---------- Records for the task ----------
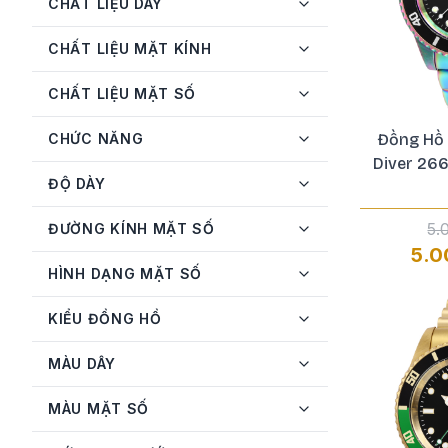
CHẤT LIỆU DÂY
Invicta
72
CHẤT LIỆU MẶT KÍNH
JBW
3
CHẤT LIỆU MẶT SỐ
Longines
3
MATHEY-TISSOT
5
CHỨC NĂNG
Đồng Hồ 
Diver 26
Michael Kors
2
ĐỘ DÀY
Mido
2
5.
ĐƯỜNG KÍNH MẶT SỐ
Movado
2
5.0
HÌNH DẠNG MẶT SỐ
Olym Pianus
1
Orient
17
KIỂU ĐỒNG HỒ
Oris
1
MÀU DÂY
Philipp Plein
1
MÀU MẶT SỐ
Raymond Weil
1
----------
_Instructions to follow_. Across the entries, state how many lines contain "LIỆU", giving the number only.

_Task response_. 3